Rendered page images
++++++++++

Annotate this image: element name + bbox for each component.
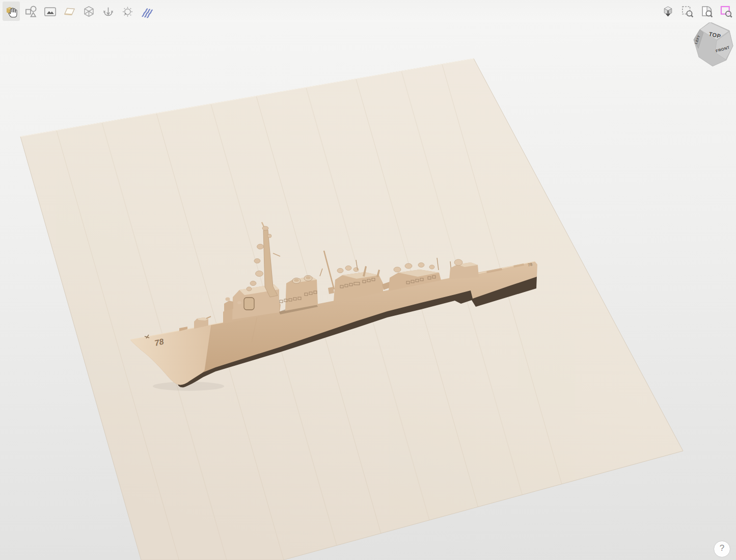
- view-cube[interactable]: TOP FRONT LEFT: [693, 21, 736, 69]
- vector-shapes-tool-button[interactable]: [22, 2, 39, 21]
- datum-tool-button[interactable]: [99, 2, 117, 21]
- isometric-view-button[interactable]: [659, 2, 676, 21]
- zoom-material-icon: [719, 5, 733, 18]
- image-icon: [43, 5, 57, 18]
- anchor-arrow-icon: [101, 5, 115, 18]
- wireframe-cube-icon: [82, 5, 96, 18]
- dashed-circle-icon: [121, 5, 134, 18]
- toolbar: [0, 0, 736, 22]
- zoom-drawing-button[interactable]: [698, 2, 715, 21]
- viewport-3d[interactable]: 78 78: [0, 0, 736, 560]
- shapes-icon: [24, 5, 38, 18]
- rotation-point-tool-button[interactable]: [119, 2, 136, 21]
- cad-3d-preview-window: 78 78: [0, 0, 736, 560]
- zoom-page-icon: [700, 5, 714, 18]
- sheet-icon: [63, 5, 76, 18]
- cube-hand-icon: [5, 5, 18, 18]
- select-pan-tool-button[interactable]: [3, 2, 20, 21]
- zoom-selection-button[interactable]: [678, 2, 696, 21]
- help-button[interactable]: ?: [714, 541, 730, 557]
- view-cube-gizmo[interactable]: TOP FRONT LEFT: [693, 21, 736, 69]
- toolbar-left-group: [0, 2, 155, 21]
- model-3d-tool-button[interactable]: [80, 2, 97, 21]
- zoom-material-button[interactable]: [717, 2, 734, 21]
- waves-icon: [140, 5, 154, 18]
- zoom-selection-icon: [680, 5, 694, 18]
- image-tool-button[interactable]: [41, 2, 59, 21]
- material-sheet-tool-button[interactable]: [61, 2, 78, 21]
- texture-tool-button[interactable]: [138, 2, 155, 21]
- cube-down-arrow-icon: [661, 5, 675, 18]
- toolbar-right-group: [659, 2, 736, 21]
- viewport-canvas[interactable]: 78 78: [0, 0, 736, 560]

++++++++++

* **EXERCISE DESCRIPTION**
Which lines above hold the string "material"? Show each of them.

* **EXERCISE SOLUTION**
- zoom-material-icon: [719, 5, 733, 18]
- zoom-material-button[interactable]: [717, 2, 734, 21]
- material-sheet-tool-button[interactable]: [61, 2, 78, 21]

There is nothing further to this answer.